O design padrão do modelo é mantido até hoje pela Peterbilt, no modelo 389, que segue as mesmas características da cabine.

No filme, o rosto do motorista não aparece, sendo o caminhão a representação do vilão.

Para o filme, foram construídos dois caminhões, sendo um fabricado em 1955, na versão 6×2, com o segundo eixo instalado por terceiros, não sendo original de fábrica. No final do filme, o caminhão é destruído em uma grande explosão.

O outro veículo usado no filme é um Peterbilt 281 1960, fielmente reproduzido do modelo original, mas que não foi usado nas gravações.

Originalmente, o filme iria para a TV, com 74 minutos de duração, mas, como foi um sucesso, foi expandido para 90 minutos, para ir para os cinemas, e mais dois caminhões foram construídos, sendo modelos 351 caracterizados.
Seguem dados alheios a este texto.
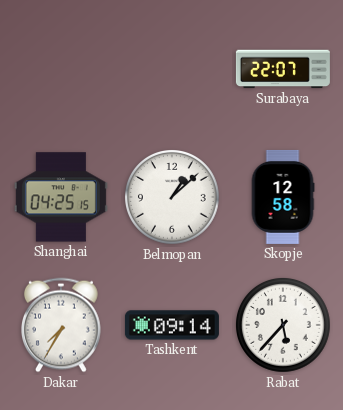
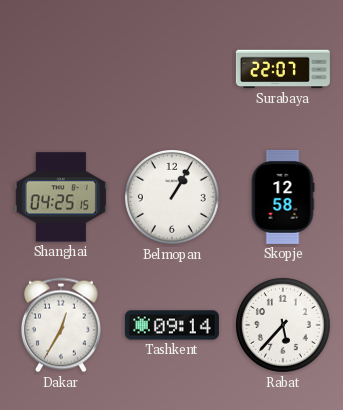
Belmopan: 1:08 -> 1:05
Dakar: 7:35 -> 12:35
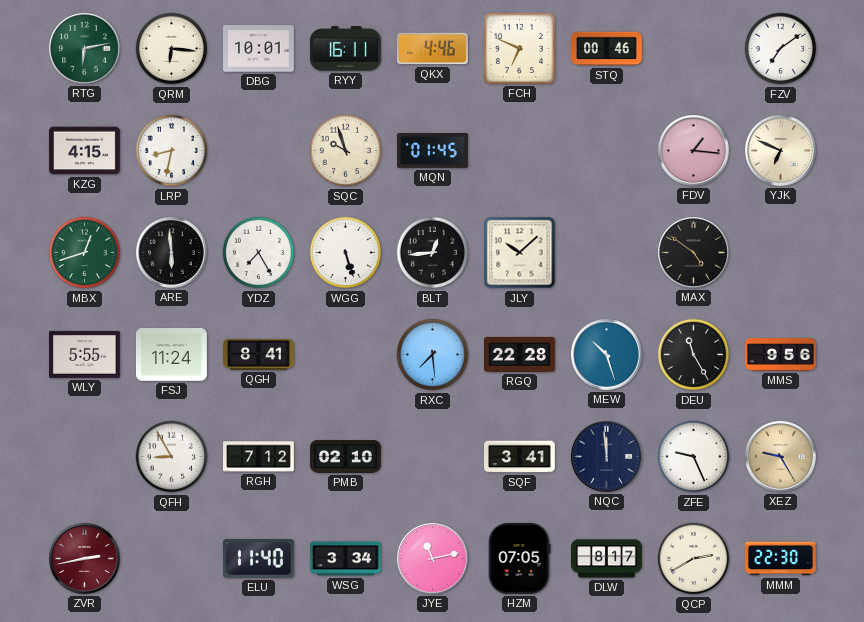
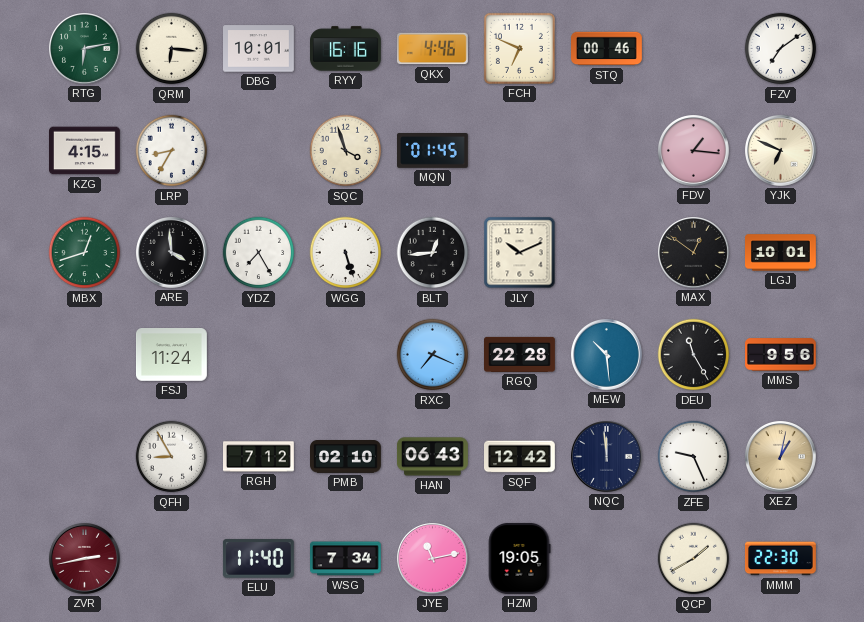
RYY: 16:11 -> 16:16
LRP: 8:32 -> 8:35
SQC: 9:57 -> 3:57
ARE: 5:59 -> 3:59
JLY: 10:08 -> 10:11
MAX: 4:51 -> 12:51
LGJ: none -> 10:01
WLY: 5:55 -> none
QGH: 8:41 -> none
RXC: 7:29 -> 7:19
MEW: 10:27 -> 10:29
HAN: none -> 06:43
SQF: 3:41 -> 12:42
XEZ: 9:25 -> 1:02
WSG: 3:34 -> 7:34
HZM: 07:05 -> 19:05
DLW: 8:17 -> none
QCP: 2:40 -> 1:40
O primeiro 351, fabricado em 1964, era praticamente idêntico ao caminhão original, exceto pela entrada de ar. Ele foi usado para a gravação de algumas cenas adicionais, e depois também foi destruído em uma explosão.

O quarto caminhão, um 351 1961 modificado para parecer um 281, nunca apareceu no filme, ficando na reserva. Ele foi usado, em 1978, na série O Incrível Hulk, da CBS, em um episódio chamado de “Never Give a Trucker an Even Break”. Esse episódio da série apresentou um filme Duel modificado, o que desagradou Spielberg.

Como os caminhões não tinham capacidade de rodar a grandes velocidades, precisaram ser modificados pelos produtores para conseguirem chegar às 90 milhas por hora.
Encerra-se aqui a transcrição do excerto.